(Transcribed page contents)
----

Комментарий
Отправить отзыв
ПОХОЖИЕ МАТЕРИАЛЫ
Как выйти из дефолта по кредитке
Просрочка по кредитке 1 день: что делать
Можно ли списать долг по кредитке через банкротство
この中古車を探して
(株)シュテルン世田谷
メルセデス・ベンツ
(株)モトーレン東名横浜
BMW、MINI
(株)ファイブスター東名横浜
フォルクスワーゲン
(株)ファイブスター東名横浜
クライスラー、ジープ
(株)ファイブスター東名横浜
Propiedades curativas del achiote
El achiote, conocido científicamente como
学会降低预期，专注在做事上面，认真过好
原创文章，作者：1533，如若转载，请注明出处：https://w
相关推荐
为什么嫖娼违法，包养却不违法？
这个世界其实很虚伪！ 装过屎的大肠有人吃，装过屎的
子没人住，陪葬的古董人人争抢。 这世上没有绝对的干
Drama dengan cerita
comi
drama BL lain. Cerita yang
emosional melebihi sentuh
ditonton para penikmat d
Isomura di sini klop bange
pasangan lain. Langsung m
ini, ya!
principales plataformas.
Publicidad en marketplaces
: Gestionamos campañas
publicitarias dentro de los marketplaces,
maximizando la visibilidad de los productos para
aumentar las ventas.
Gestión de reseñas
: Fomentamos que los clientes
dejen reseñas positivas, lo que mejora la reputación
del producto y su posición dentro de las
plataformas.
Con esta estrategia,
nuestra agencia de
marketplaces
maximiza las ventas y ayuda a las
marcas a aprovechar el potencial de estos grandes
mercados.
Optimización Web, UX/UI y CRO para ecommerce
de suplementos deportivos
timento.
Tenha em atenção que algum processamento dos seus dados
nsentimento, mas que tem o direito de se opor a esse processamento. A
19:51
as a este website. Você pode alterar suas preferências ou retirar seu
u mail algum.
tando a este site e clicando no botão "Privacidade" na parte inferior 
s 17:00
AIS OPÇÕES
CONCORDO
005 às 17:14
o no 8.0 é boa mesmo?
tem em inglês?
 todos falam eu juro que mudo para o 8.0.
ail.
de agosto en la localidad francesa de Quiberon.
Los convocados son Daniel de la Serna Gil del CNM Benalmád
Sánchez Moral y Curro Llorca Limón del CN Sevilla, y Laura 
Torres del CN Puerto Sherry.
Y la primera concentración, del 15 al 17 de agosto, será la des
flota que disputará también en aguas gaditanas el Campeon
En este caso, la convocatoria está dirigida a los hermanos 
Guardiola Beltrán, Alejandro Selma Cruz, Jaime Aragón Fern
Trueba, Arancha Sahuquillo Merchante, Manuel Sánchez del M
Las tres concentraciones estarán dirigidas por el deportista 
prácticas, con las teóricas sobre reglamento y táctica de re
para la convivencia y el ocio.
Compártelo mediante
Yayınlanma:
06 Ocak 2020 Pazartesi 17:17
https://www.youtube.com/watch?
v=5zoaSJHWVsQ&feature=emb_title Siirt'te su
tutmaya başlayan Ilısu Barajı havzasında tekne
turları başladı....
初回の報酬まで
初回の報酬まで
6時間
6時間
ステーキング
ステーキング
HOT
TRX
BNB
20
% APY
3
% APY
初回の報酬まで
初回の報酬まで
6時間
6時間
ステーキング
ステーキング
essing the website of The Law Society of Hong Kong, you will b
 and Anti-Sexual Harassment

----

DESCRIPTION OF THE TASK: Set down the data once more, exactly as shown above.

YOUR RESPONSE:
Комментарий
Отправить отзыв
ПОХОЖИЕ МАТЕРИАЛЫ
Как выйти из дефолта по кредитке
Просрочка по кредитке 1 день: что делать
Можно ли списать долг по кредитке через банкротство
この中古車を探して
(株)シュテルン世田谷
メルセデス・ベンツ
(株)モトーレン東名横浜
BMW、MINI
(株)ファイブスター東名横浜
フォルクスワーゲン
(株)ファイブスター東名横浜
クライスラー、ジープ
(株)ファイブスター東名横浜
Propiedades curativas del achiote
El achiote, conocido científicamente como
学会降低预期，专注在做事上面，认真过好
原创文章，作者：1533，如若转载，请注明出处：https://w
相关推荐
为什么嫖娼违法，包养却不违法？
这个世界其实很虚伪！ 装过屎的大肠有人吃，装过屎的
子没人住，陪葬的古董人人争抢。 这世上没有绝对的干
Drama dengan cerita
comi
drama BL lain. Cerita yang
emosional melebihi sentuh
ditonton para penikmat d
Isomura di sini klop bange
pasangan lain. Langsung m
ini, ya!
principales plataformas.
Publicidad en marketplaces
: Gestionamos campañas
publicitarias dentro de los marketplaces,
maximizando la visibilidad de los productos para
aumentar las ventas.
Gestión de reseñas
: Fomentamos que los clientes
dejen reseñas positivas, lo que mejora la reputación
del producto y su posición dentro de las
plataformas.
Con esta estrategia,
nuestra agencia de
marketplaces
maximiza las ventas y ayuda a las
marcas a aprovechar el potencial de estos grandes
mercados.
Optimización Web, UX/UI y CRO para ecommerce
de suplementos deportivos
timento.
Tenha em atenção que algum processamento dos seus dados
nsentimento, mas que tem o direito de se opor a esse processamento. A
19:51
as a este website. Você pode alterar suas preferências ou retirar seu
u mail algum.
tando a este site e clicando no botão "Privacidade" na parte inferior 
s 17:00
AIS OPÇÕES
CONCORDO
005 às 17:14
o no 8.0 é boa mesmo?
tem em inglês?
 todos falam eu juro que mudo para o 8.0.
ail.
de agosto en la localidad francesa de Quiberon.
Los convocados son Daniel de la Serna Gil del CNM Benalmád
Sánchez Moral y Curro Llorca Limón del CN Sevilla, y Laura 
Torres del CN Puerto Sherry.
Y la primera concentración, del 15 al 17 de agosto, será la des
flota que disputará también en aguas gaditanas el Campeon
En este caso, la convocatoria está dirigida a los hermanos 
Guardiola Beltrán, Alejandro Selma Cruz, Jaime Aragón Fern
Trueba, Arancha Sahuquillo Merchante, Manuel Sánchez del M
Las tres concentraciones estarán dirigidas por el deportista 
prácticas, con las teóricas sobre reglamento y táctica de re
para la convivencia y el ocio.
Compártelo mediante
Yayınlanma:
06 Ocak 2020 Pazartesi 17:17
https://www.youtube.com/watch?
v=5zoaSJHWVsQ&feature=emb_title Siirt'te su
tutmaya başlayan Ilısu Barajı havzasında tekne
turları başladı....
初回の報酬まで
初回の報酬まで
6時間
6時間
ステーキング
ステーキング
HOT
TRX
BNB
20
% APY
3
% APY
初回の報酬まで
初回の報酬まで
6時間
6時間
ステーキング
ステーキング
essing the website of The Law Society of Hong Kong, you will b
 and Anti-Sexual Harassment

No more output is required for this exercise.